I considered that. When my mind had drawn a connection between her reaction to the idea of a recent memory being obliterated or obscured and my own experiences, the thought that they might be related had been there, bobbing at the surface of the back of my mind. But when she said it out loud, it didn’t seem likely.
“No,” I said. “As much as I was afraid that someone or something would move in while I was unconscious and vulnerable, you were wide awake the whole time.”

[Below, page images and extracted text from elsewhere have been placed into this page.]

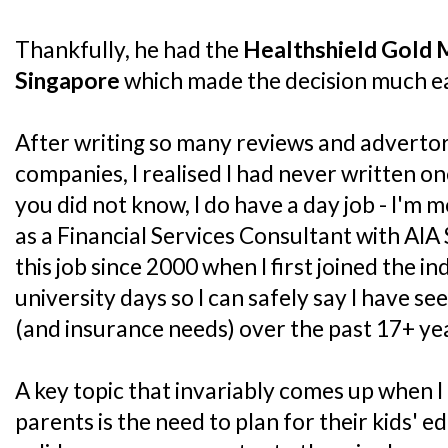
Thankfully, he had the
Healthshield Gold 
Singapore
which made the decision much ea
After writing so many reviews and advertor
companies, I realised I had never written on
you did not know, I do have a day job - I'm m
as a Financial Services Consultant with AIA 
this job since 2000 when I first joined the 
university days so I can safely say I have se
(and insurance needs) over the past 17+ ye
A key topic that invariably comes up when I
parents is the need to plan for their kids' e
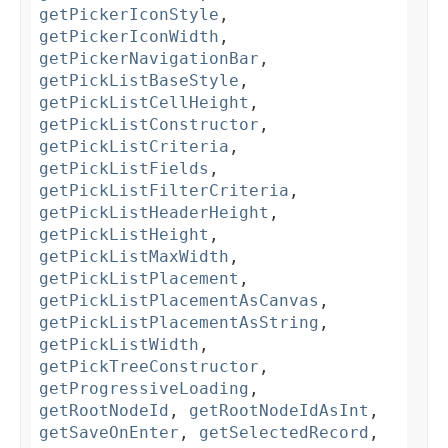
getPickerIconStyle
,
getPickerIconWidth
,
getPickerNavigationBar
,
getPickListBaseStyle
,
getPickListCellHeight
,
getPickListConstructor
,
getPickListCriteria
,
getPickListFields
,
getPickListFilterCriteria
,
getPickListHeaderHeight
,
getPickListHeight
,
getPickListMaxWidth
,
getPickListPlacement
,
getPickListPlacementAsCanvas
,
getPickListPlacementAsString
,
getPickListWidth
,
getPickTreeConstructor
,
getProgressiveLoading
,
getRootNodeId
,
getRootNodeIdAsInt
,
getSaveOnEnter
,
getSelectedRecord
,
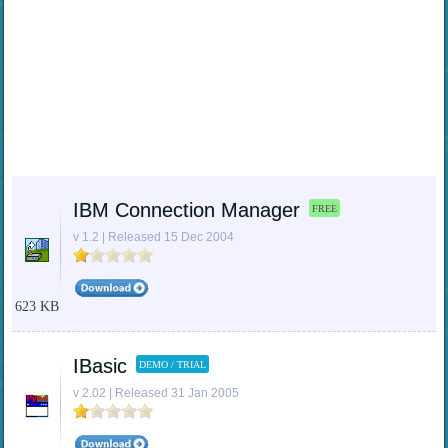
IBM Connection Manager
FREE
v 1.2 | Released 15 Dec 2004
623 KB
IBasic
DEMO / TRIAL
v 2.02 | Released 31 Jan 2005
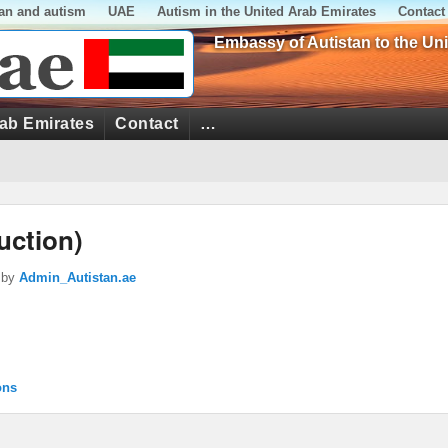
tan and autism
UAE
Autism in the United Arab Emirates
Contact
Embassy of Autistan to the Un
rab Emirates
Contact
…
uction)
by
Admin_Autistan.ae
ons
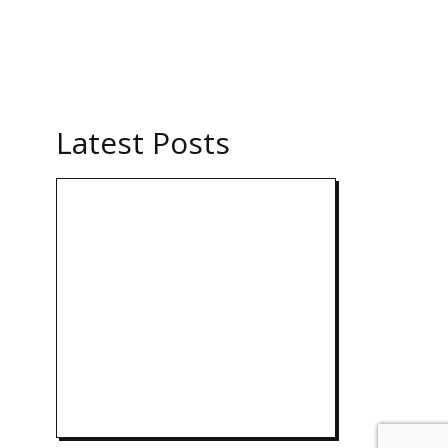
Latest Posts
Technology:
AI
Collaboration
Takes Center
India Powers
Up with
World’s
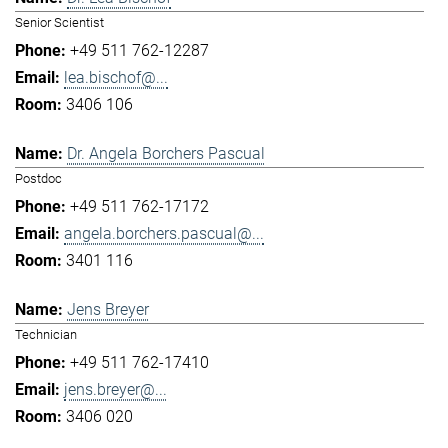
Senior Scientist
+49 511 762-12287
lea.bischof@...
3406 106
Dr. Angela Borchers Pascual
Postdoc
+49 511 762-17172
angela.borchers.pascual@...
3401 116
Jens Breyer
Technician
+49 511 762-17410
jens.breyer@...
3406 020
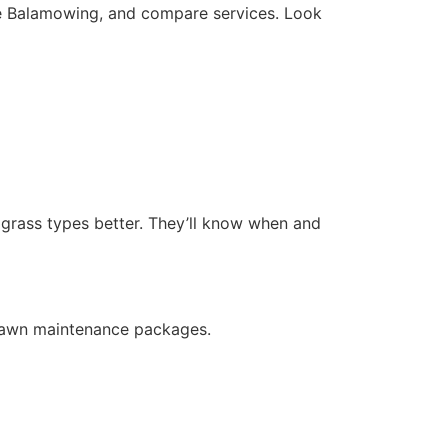
ke Balamowing, and compare services. Look
d grass types better. They’ll know when and
 lawn maintenance packages.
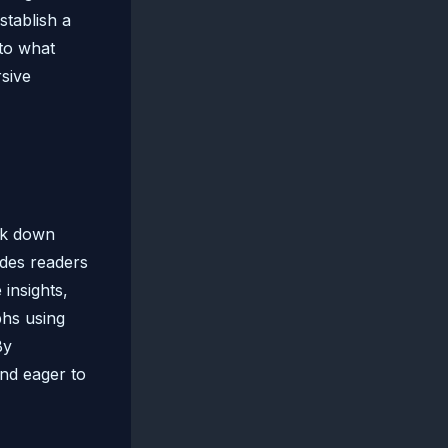
stablish a
nto what
rsive
eak down
ides readers
 insights,
phs using
By
and eager to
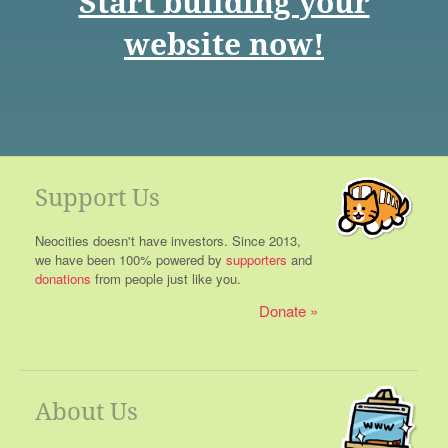
Start building your
website now!
Support Us
Neocities doesn't have investors. Since 2013,
we have been 100% powered by
supporters
and
donations
from people just like you.
Donate
About Us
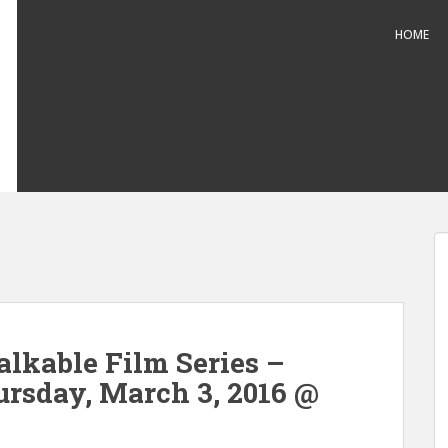
HOME
alkable Film Series –
rsday, March 3, 2016 @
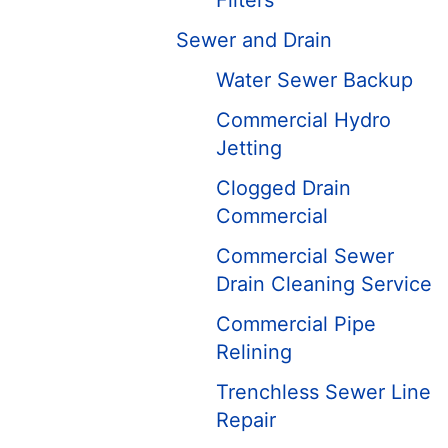
Filters
Sewer and Drain
Water Sewer Backup
Commercial Hydro
Jetting
Clogged Drain
Commercial
Commercial Sewer
Drain Cleaning Service
Commercial Pipe
Relining
Trenchless Sewer Line
Repair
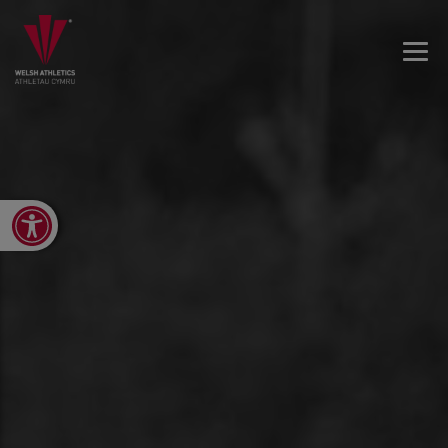
Open toolbar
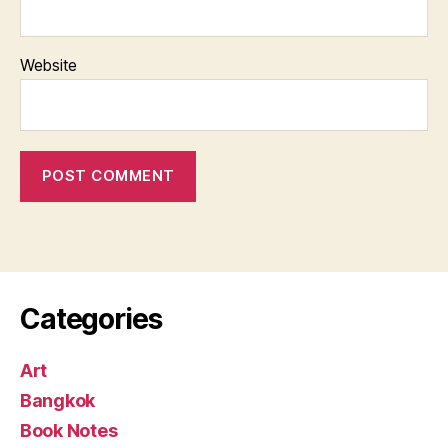
Website
Categories
Art
Bangkok
Book Notes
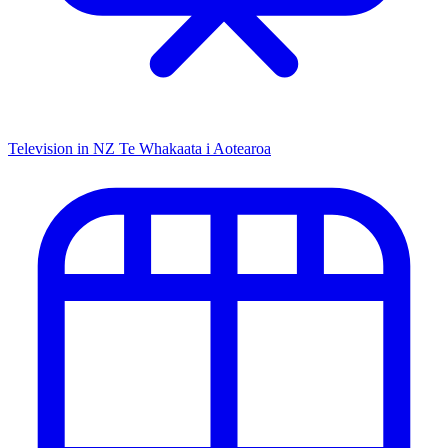
Television in NZ
Te Whakaata i Aotearoa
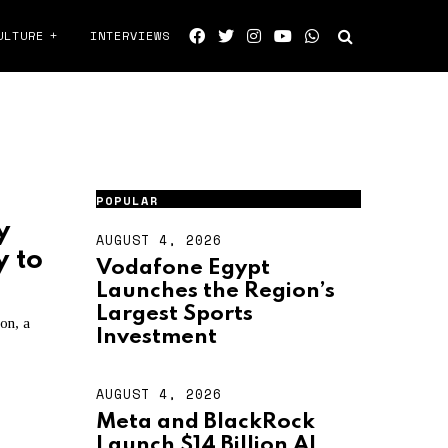
ULTURE
INTERVIEWS
POPULAR
y
AUGUST 4, 2026
A
y to
U
Vodafone Egypt
G
Launches the Region’s
U
S
Largest Sports
on, a
T
Investment
4
,
2
AUGUST 4, 2026
A
0
U
2
Meta and BlackRock
G
6
Launch $14 Billion AI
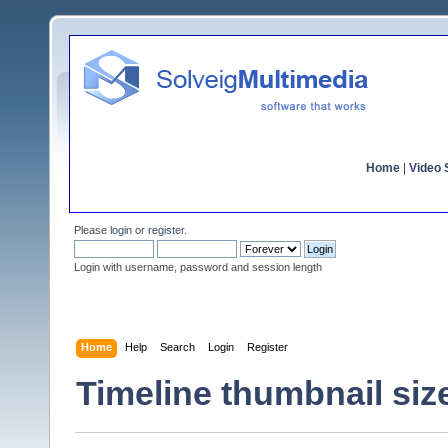
Home
|
Video S
Please
login
or
register
.
Login with username, password and session length
Home
Help
Search
Login
Register
Timeline thumbnail siz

“And it’s not like anyone else knew you were going to be out like that,” Amaranth said. “I mean, Steff and Coach Callahan, but they didn’t necessarily know when, and it’s not like they’d have been in contact with… anyone.”
“No, you’re right,” I said. “But it does seem like you were manipulated somehow…”
And just like that, it all fell into place, again. Amaranth was right that no one could have predicted my period of vulnerability… but someone, or more particularly something, could have instigated it.
I went back over the fragments of our last conversation. Shiel owed me an apology…
“You said that Shiel was acting out of character,” I said.
“Yes!” Amaranth said. “That’s it! That’s exactly what I said! I want to give her a piece of mind so bad…”
“I think she already has a piece of somebody’s mind,” I said. “Or something has a piece of hers. She came out of the game room at just the right time and in just the right mood to put me out of commission for most of a day. As much as Hazel might have wanted to take her down a peg, getting her fighting mad probably wasn’t part of Hazel’s wish.”
“Baby, what are you saying?”
“I’m saying, I don’t think it’s an accident that I got sidelined,” I said. “Hazel’s wish-curse-thing, whatever it is, wanted me out of the picture long enough for it to do something.”
“Oh!” Amaranth said. “Oh, baby, that’s kind of scary. Are you sure it was only temporary? What if it didn’t know you were invulnerable? A kobold punch to a mortal human could have been a lot worse.”
“I’m pretty sure it wasn’t playing for keeps,” I said. “Remember? We were talking about how lucky it was that Callahan had the right potion to fix me up.”
“Coach Callahan,” Amaranth corrected me, almost automatically.
“And that potion fixed what Shiel did, but it also interrupted my chain of thought just when I was putting it together,” I said.
“I didn’t take the potion or have a power nap,” Amaranth said, her brow furrowing. “So why did I forget?”
“…probably for the same reason Shiel kneecapped me,” I said.
“You mean… I’m under it’s influence?”
“I think everybody is,” I said. “Everybody who it needs to be. There might be some limits to range or to the circumstances under which it can touch a mind, but it obviously doesn’t need line of sight or too much direct proximity to Hazel.”
“Well, if that’s true, why would it need to hurt you or line up the potion?”
“I don’t know, exactly,” I said. “I have my suspicions… I don’t know if it’s because of my demon half, or the fact that I’ve had some training in closing my mind, but there’s obviously some reason it found it easier to move other people around to get to me.”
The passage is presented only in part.